Is Booth Rental Actually Worth It for You?
Before you give notice, run the numbers. Booth rental only pays off when your book is full enough that a fixed rent costs you less than the commission cut you hand over now.
Here is the simple version. On commission, if the salon takes 50% and you do $6,000 in services a month, you keep $3,000 and the house keeps $3,000. On booth rental, if your rent is $900 a month, you keep $5,100 on that same $6,000. That is a $2,100 swing every single month for the same work.
But flip it. If you only do $2,000 a month in services, that same $900 rent eats 45% of your revenue before you buy a single bottle of color.

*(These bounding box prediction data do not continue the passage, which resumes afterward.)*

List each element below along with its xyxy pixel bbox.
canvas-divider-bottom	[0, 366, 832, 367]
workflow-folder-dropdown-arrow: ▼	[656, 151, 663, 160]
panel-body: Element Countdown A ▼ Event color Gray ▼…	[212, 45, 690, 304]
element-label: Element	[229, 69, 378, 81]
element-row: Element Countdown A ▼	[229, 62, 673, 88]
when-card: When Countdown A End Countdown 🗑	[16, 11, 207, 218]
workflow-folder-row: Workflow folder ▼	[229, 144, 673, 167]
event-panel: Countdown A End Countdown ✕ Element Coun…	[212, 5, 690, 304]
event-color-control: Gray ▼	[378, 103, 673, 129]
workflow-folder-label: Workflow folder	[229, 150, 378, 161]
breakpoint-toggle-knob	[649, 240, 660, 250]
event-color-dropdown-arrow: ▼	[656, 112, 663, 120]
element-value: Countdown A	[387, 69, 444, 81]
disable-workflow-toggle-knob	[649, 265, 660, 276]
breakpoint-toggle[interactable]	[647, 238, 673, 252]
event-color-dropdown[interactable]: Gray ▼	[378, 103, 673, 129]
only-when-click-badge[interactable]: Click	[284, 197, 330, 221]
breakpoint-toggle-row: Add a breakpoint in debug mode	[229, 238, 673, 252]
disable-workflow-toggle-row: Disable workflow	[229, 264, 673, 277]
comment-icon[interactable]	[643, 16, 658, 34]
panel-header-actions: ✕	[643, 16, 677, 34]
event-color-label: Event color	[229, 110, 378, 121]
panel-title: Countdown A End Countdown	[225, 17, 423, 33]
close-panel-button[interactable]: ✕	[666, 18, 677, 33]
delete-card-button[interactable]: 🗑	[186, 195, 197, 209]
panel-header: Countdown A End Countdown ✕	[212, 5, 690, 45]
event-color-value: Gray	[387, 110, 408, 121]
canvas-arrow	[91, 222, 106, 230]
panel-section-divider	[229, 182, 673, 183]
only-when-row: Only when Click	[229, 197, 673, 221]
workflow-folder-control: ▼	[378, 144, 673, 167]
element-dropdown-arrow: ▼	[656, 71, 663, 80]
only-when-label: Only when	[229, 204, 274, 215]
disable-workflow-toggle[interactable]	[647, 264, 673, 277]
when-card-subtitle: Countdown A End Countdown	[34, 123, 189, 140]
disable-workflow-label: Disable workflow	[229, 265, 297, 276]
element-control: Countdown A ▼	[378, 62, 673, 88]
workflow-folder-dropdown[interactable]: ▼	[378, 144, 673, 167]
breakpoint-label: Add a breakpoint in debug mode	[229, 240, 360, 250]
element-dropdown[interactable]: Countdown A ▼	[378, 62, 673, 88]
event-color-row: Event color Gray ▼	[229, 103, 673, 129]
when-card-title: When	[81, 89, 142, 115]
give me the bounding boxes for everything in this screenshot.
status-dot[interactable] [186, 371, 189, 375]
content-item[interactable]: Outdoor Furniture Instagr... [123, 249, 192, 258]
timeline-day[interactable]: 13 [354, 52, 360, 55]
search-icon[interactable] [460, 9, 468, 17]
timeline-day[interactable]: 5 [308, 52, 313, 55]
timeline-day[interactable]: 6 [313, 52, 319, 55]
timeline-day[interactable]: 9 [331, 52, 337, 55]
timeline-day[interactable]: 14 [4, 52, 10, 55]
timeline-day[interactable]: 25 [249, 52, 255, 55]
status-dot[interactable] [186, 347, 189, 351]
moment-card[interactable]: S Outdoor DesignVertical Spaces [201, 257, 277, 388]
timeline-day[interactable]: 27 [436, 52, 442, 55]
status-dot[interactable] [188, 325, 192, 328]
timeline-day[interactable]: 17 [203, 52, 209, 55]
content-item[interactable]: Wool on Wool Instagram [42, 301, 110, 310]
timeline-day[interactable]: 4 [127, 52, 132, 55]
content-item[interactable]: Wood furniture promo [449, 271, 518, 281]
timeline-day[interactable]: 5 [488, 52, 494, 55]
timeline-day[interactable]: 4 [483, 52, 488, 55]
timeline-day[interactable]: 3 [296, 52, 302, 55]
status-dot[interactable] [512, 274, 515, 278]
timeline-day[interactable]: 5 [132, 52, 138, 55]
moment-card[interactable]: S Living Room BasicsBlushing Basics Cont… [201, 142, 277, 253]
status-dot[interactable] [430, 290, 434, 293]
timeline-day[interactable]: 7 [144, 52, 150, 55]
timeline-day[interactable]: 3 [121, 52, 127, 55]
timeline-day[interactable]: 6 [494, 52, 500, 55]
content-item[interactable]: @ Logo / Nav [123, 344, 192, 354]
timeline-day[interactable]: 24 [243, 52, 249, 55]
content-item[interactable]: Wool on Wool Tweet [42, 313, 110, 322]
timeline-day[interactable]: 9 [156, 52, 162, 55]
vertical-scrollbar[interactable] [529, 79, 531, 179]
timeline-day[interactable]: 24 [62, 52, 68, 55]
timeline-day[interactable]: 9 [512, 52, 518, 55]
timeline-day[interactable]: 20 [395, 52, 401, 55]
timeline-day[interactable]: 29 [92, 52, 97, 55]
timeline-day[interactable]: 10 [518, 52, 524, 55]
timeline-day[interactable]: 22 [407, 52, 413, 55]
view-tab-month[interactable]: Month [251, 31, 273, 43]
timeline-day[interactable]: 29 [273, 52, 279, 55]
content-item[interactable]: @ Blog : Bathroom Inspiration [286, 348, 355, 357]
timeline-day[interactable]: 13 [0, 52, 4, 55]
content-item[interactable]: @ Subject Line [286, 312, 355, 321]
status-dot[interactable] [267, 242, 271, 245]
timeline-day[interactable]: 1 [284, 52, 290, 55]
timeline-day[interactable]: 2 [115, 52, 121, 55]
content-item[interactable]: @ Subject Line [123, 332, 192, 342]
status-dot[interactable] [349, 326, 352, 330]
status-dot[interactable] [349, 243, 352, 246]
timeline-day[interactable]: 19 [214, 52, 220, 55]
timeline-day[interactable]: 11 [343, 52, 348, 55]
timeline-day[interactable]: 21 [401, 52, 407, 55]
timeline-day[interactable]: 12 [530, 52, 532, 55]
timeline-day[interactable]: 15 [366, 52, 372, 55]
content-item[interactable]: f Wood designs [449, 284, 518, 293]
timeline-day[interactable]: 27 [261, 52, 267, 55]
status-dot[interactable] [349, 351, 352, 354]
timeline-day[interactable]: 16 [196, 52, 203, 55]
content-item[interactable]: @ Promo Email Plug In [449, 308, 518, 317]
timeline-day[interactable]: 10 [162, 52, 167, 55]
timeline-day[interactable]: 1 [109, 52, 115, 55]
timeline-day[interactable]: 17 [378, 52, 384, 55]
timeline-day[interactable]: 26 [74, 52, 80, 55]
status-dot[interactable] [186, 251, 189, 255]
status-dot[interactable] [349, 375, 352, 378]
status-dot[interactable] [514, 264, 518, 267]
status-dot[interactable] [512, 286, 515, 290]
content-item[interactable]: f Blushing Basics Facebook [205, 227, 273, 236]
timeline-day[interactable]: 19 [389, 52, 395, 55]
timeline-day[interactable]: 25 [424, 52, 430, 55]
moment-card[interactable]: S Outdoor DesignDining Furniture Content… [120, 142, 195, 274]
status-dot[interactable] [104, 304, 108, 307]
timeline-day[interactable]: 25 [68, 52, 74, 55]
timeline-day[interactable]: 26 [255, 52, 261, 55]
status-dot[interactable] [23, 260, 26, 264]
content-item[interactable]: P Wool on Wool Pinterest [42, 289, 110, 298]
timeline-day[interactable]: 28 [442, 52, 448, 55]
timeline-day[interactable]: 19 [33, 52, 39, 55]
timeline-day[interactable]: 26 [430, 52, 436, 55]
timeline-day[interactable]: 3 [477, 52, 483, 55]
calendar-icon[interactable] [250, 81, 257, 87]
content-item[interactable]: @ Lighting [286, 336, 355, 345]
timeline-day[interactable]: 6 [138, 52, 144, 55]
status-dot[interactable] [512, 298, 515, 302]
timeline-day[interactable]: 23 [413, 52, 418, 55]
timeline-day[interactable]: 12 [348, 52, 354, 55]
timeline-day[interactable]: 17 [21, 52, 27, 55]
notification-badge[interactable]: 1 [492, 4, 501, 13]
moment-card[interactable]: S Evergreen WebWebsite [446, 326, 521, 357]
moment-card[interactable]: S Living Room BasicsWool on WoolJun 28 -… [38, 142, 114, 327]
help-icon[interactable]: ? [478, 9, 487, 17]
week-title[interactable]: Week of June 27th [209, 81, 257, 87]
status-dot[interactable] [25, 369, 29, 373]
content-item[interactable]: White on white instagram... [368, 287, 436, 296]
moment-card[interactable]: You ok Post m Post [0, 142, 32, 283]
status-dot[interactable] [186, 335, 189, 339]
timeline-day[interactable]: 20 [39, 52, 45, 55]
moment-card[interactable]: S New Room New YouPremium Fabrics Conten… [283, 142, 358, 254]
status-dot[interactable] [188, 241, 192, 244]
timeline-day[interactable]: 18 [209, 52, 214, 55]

Now booth rental looks a lot less friendly.
The break-even point is the whole game. A useful rule of thumb: your rent should sit under 20% to 25% of the revenue you can realistically produce. We break that ratio down in what percentage of revenue should salon rent be, and it is the first check I want you to run.
Do not guess this. Plug your actual weekly service numbers into our free booth rent vs commission calculator and see your take-home both ways, side by side, before you decide anything. If the numbers say stay on commission for now, that is a win too. You just saved yourself from an expensive mistake.
For a deeper breakdown of both models, booth rental vs commission in 2026 walks through the trade-offs.
What Do You Need Before You Make the Switch?
Booth rental turns you from an employee into a business owner overnight. That sounds dramatic. It is. The salon used to handle your booking, your supplies, your card processing, your insurance, and your no-show headaches. Now you do.
Get these lined up before your last commission day:
| What you need | Why it matters |
|---|---|
| A written booth rental agreement | Protects your rent, your hours, your access, and your exit |
| Confirmation your state allows booth rental | A few states restrict or ban it outright |
| Your own liability insurance | The salon’s policy does not cover you as a renter |
| Your own booking and payment system | Clients book with you, pay you, and rebook with you |
| A client list you legally control | Your ability to invite clients is often limited by your current contract |
| 2 to 3 months of savings | Slow first weeks are normal while clients follow you over |
Two of these trip people up the most.
First, the legal check. Booth rental is not legal everywhere, and the rules vary by state. Read which states do not allow booth rental before you sign anything, because no agreement can override state law.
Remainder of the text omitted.